If you are running a text-only LLM and cannot pass images directly, pre-process image results through a captioning pipeline:

from transformers import pipeline

captioner = pipeline(
    "image-to-text",
    model="Salesforce/blip2-opt-6.7b",
    device="cuda"
)

def caption_image(image_path: str) -> str:
    result = captioner(image_path, max_new_tokens=200)
    return result[0]["generated_text"]

Generate descriptions for each retrieved image and inject them as text context alongside the regular text chunks. This approach loses some detail compared to native vision models but works with any LLM backend.

Citation and Attribution

Include source metadata in the response so users can verify claims against the original document or image. Format citations inline: [Source: diagram from page 3 of architecture.pdf]. This lets users drill down into the original material when they need more detail, and it keeps the RAG system accountable to its sources.

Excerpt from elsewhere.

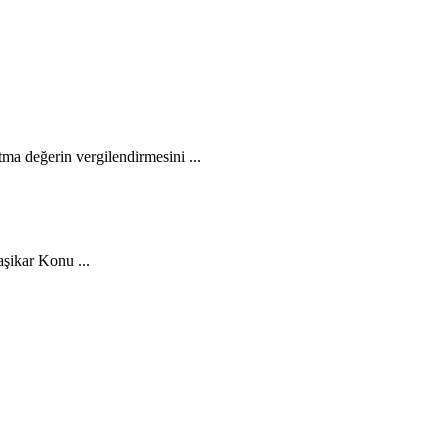
ma değerin vergilendirmesini ...
aşikar Konu ...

Performance Optimization and Production Considerations

A naive implementation will be slow and memory-hungry. These optimizations make the pipeline viable for real knowledge bases with thousands of documents.

Batch Embedding Throughput

Process images in batches of 32 and text in batches of 128 using PyTorch’s DataLoader with num_workers=4. On an RTX 5080, expect roughly 200 images/second and 500 text chunks/second. Even on an RTX 5070, you should see 150+ images/second, which means a knowledge base with 10,000 images gets fully indexed in about a minute.

VRAM Management

VRAM is the main constraint on consumer hardware. Load CLIP in float16 with model.half() to cut usage from 6 GB to 3 GB. Between the embedding phase and the generation phase, offload models explicitly:

model.to("cpu")
torch.cuda.empty_cache()
# Now load the generation model

This lets you run both the CLIP encoder and a 17B generation model on a single 12 GB GPU, just not at the same time.

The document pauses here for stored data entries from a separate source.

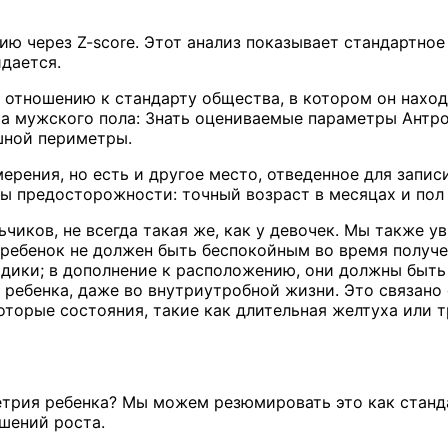
 через Z-score. Этот анализ показывает стандартное о
идается.
о отношению к стандарту общества, в котором он наход
енка мужского пола: Знать оцениваемые параметры Ан
шной периметры.
мерения, но есть и другое место, отведенное для запи
ы предосторожности: точный возраст в месяцах и пол 
ьчиков, не всегда такая же, как у девочек. Мы также у
ребенок не должен быть беспокойным во время получе
дики; в дополнение к расположению, они должны быть
ребенка, даже во внутриутробной жизни. Это связано 
торые состояния, такие как длительная желтуха или т
метрия ребенка? Мы можем резюмировать это как станд
шений роста.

Index Persistence and Incremental Updates

Use ChromaDB’s persistent client (chromadb.PersistentClient(path="./vector_store")) or Qdrant with on-disk storage so you do not re-embed your entire corpus on every startup. Track file modification times and only re-embed changed documents. Use content hashing (SHA-256 of file bytes) as dedup keys in the vector store to avoid duplicate entries when files move or get renamed.

import hashlib

def file_hash(path: str) -> str:
    with open(path, "rb") as f:
        return hashlib.sha256(f.read()).hexdigest()

Query Latency

The full pipeline latency breaks down like this:

StageTime
Query embedding (CLIP text encoder)~10 ms
Vector search (100K documents, HNSW)~5 ms
LLM generation2-5 seconds
TotalUnder 6 seconds

LLM generation dominates total latency. Vector search and embedding are negligible in comparison.

Scaling Beyond 1M Vectors

Qdrant web dashboard showing collection management with vector counts, dimension info, and REST API console
The Qdrant web UI for managing vector collections — useful for inspecting embeddings and testing queries
Image: Qdrant

For collections exceeding 1 million vectors, ChromaDB starts to show strain. Switch to Qdrant with quantized vectors (binary or scalar quantization) to keep memory usage under 4 GB while maintaining over 95% recall. Qdrant’s built-in quantization support makes this a configuration change rather than an architecture rewrite:

from qdrant_client import QdrantClient
from qdrant_client.models import VectorParams, Distance, \
    ScalarQuantizationConfig, ScalarType

client = QdrantClient(path="./qdrant_store")
client.create_collection(
    collection_name="multimodal_docs",
    vectors_config=VectorParams(
        size=1024, distance=Distance.COSINE
    ),
    quantization_config=ScalarQuantizationConfig(
        type=ScalarType.INT8,
        always_ram=True
    ),
)

What to Do Next

The pipeline described here works on a single machine with a decent GPU. OpenCLIP handles the unified embeddings, ChromaDB or Qdrant stores the vectors, and a vision-capable LLM generates answers from mixed text-and-image context. Start with the CLIP-only embedding approach (option 1) and a smaller knowledge base to validate the architecture, then scale up the corpus and optimize as your usage patterns become clear. The largest improvement comes from indexing visual content that text-only pipelines skip over entirely - once that content is searchable, retrieval quality jumps noticeably across any mixed-media corpus.